Not to mention the fact that the audience appreciates the lumberjacks’ efforts.
“It’s not every job where people stand up and cheer for you and ask for autographs,” said Geist, who is originally from Trappe, Maryland. “Coming from a small town on the eastern shore of Maryland, when people ask for your autograph it’s kind of surreal.”
Geist has always enjoyed being outdoors, and lumber jacking suits him well. He got his start while attending Unity College in Unity, Maine, a small liberal arts school that specializes in courses focusing on the environment. Lumber-jacking was a club sport at Unity, and, curious, he joined the club. He soon began competing in places like New Brunswick and Nova Scotia in Canada.
Later, after spending his senior year at the University of New Hampshire, he met Zach Brown, who worked for the Great Alaskan Lumberjack Show and was looking for recruits. Geist graduated in 2011 and came to Ketchikan to join the show. He has competed for the past seven years seasonally.
Once he discovered he was good with an ax, his vocation as a lumberjack was set.
“I found I was pretty decent at the ax throwing,” he said. “Then they got me into chopping and sawing and all that. It’s an adrenaline rush because it’s something that not a lot of people can do. It’s a very physical sport, but you don’t have to be a muscle guy.”

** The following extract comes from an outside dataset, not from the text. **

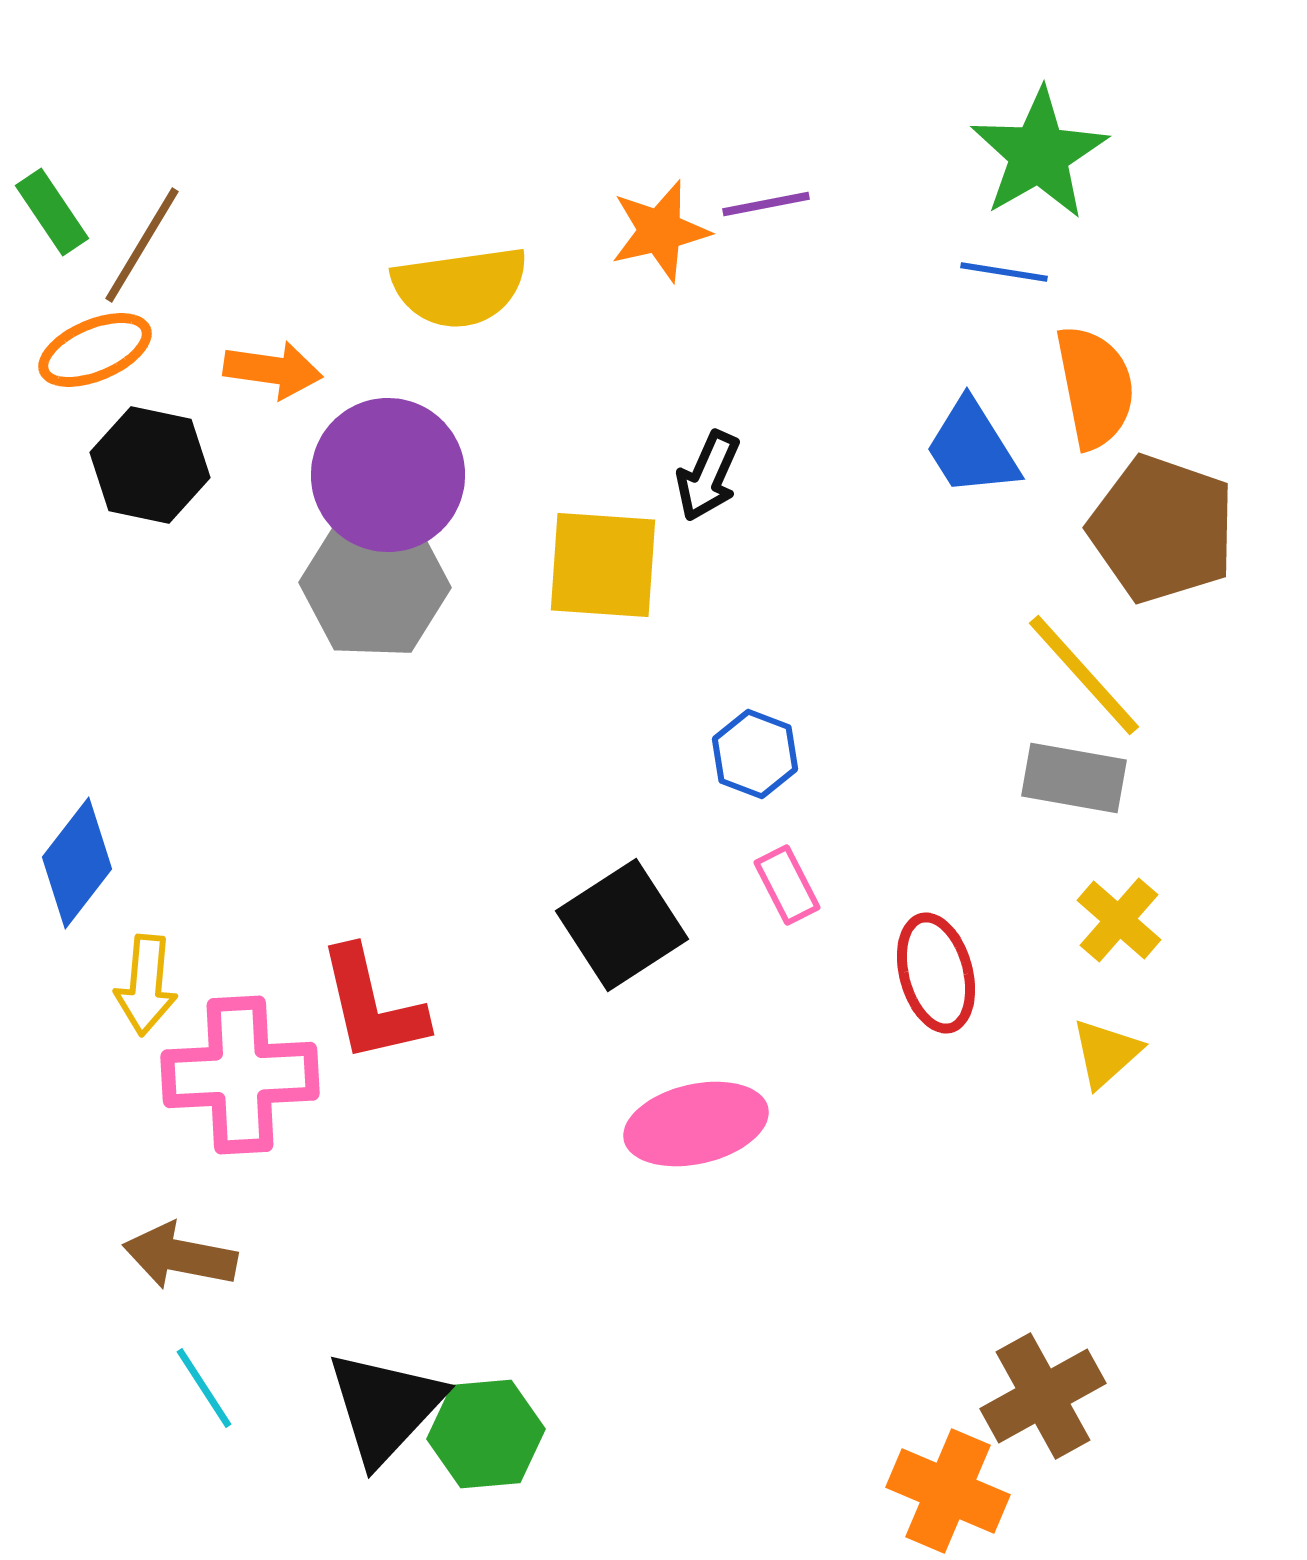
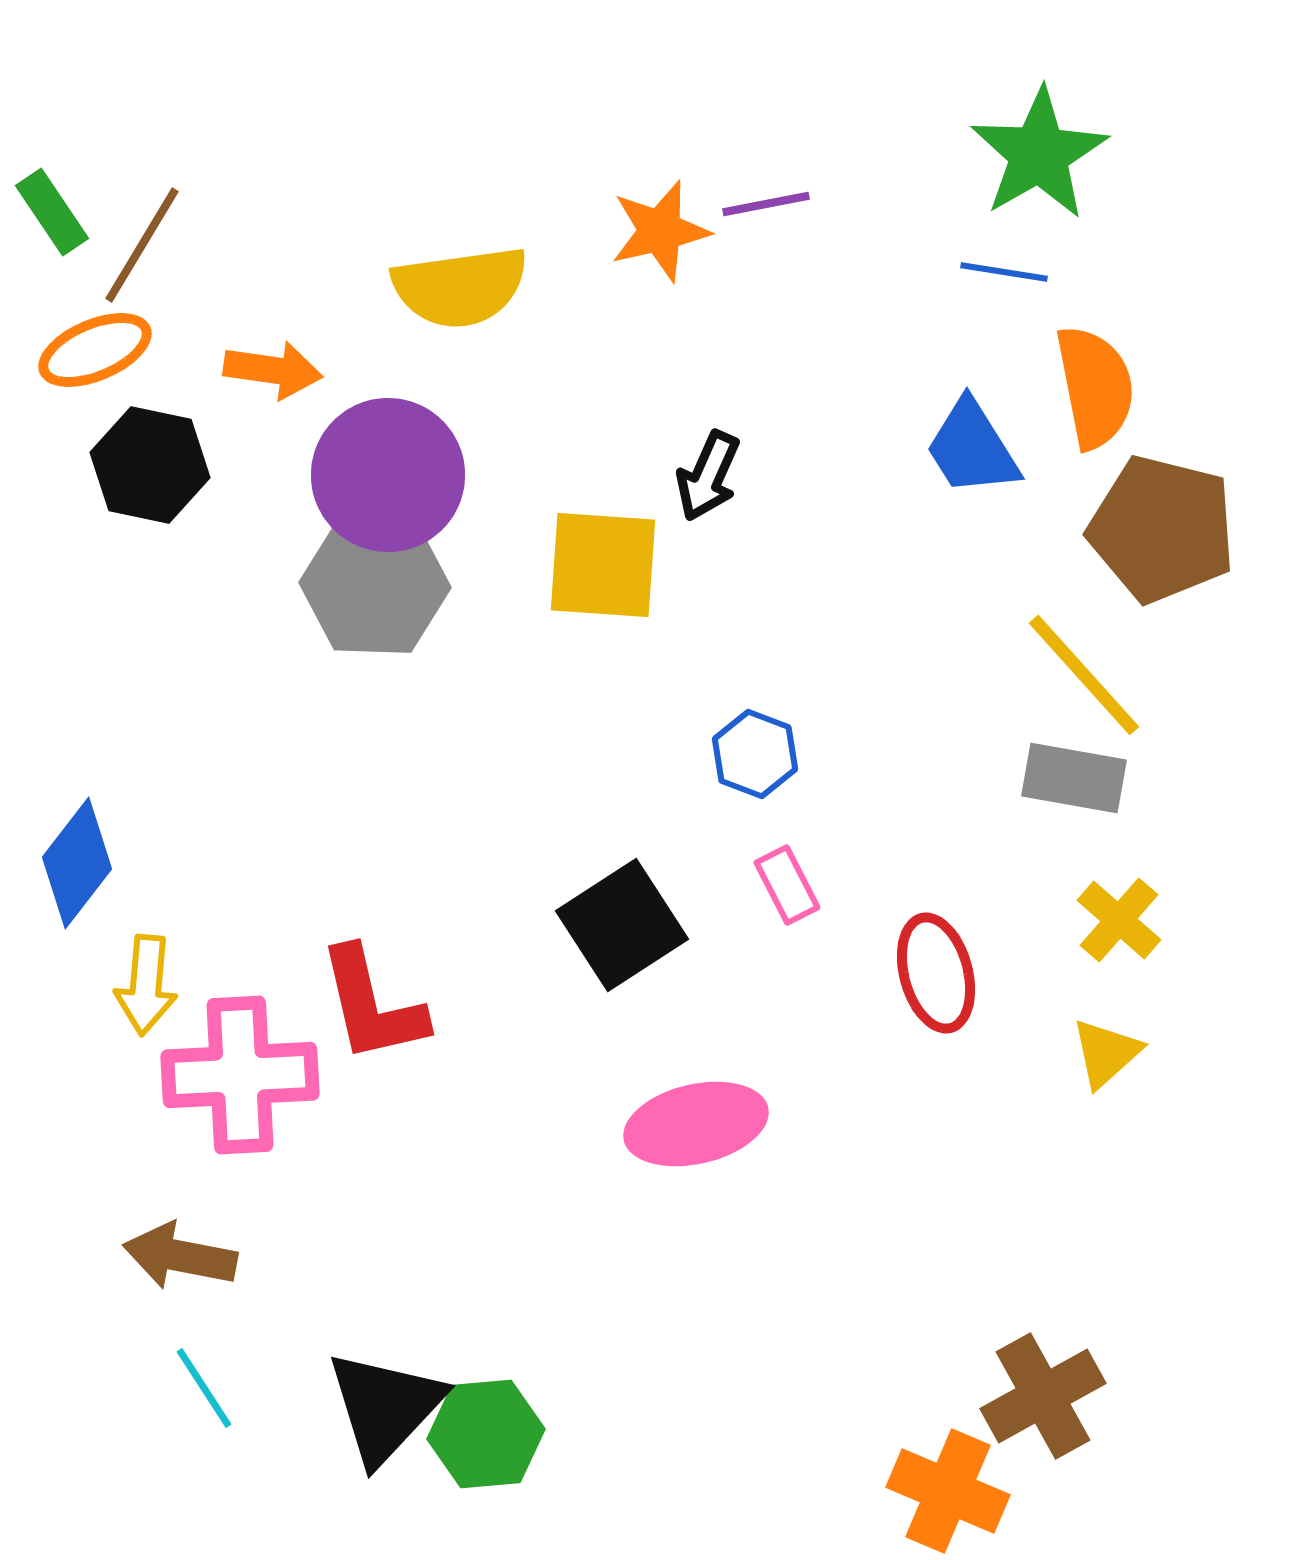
brown pentagon: rotated 5 degrees counterclockwise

“The sport is very much muscle memory,” added Geist, who practices ax throwing by embedding a bottle cap in an old growth tree stump and aiming at it with his ax. “You stand in front of the target about 18 to 20 feet away and keep throwing at it. When you’re hitting the bottle caps you know the practice has been worth it.”
In the off-season Geist maintains an intense training schedule.
“I have a training area where I chop,” he said. “I’m constantly practicing. Ax throwing is fun. It’s not as hard on the body as chopping or climbing. It’s a good gateway to timbersports.”
At 28, Geist is in the prime of his lumber jacking career. But he knows there will be a time when he has to call it quits.
“Timbersports is definitely something I want to continue to be involved with even when I’m through with competition,” he said. “It’s something I’d like to continue to do as a sport for as long as the body will allow. But through 585 shows, you get your aches and pains, cuts and bruises, and at some point the body says, “enough.’”
Meanwhile, as someone who tosses axes at timber, Geist can tell you a few things about Alaska’s trees.
For example, he likes to talk about the late eccentric billionaire Howard Hughes’ aviation exploits with a wooden plane known as the “Spruce Goose,” a 320-ft. transport Hughes had manufactured during World War II. Alaskan wood was used to build the plane.
“The Sitka Spruce is well-known because Howard Hughes used it to make the ‘Spruce Goose,’” he said. “The wood actually came from Ketchikan. They started out using fir, but that’s very dense and heavy and it wouldn’t fly. Then he found out that spruce is very strong and flexible and a lot lighter.”
He added that spruce was also used on the decks of ships during World War II, but it is not a wood used for lumberjack competitions because it is a hardwood. Instead, softer woods such as cottonwood, aspen or tulip poplar are used for chopping and sawing and because hardwoods would ruin the metal edge of the ax.
Geist said that growing up in a small town in Maryland, he never thought he’d wind up in Alaska as a lumberjack.
“I grew up in Maryland and went to school for fisheries and aquaculture,” said Geist, who thought he’d wind up in oyster farming. “I wound up chopping wood in Alaska.”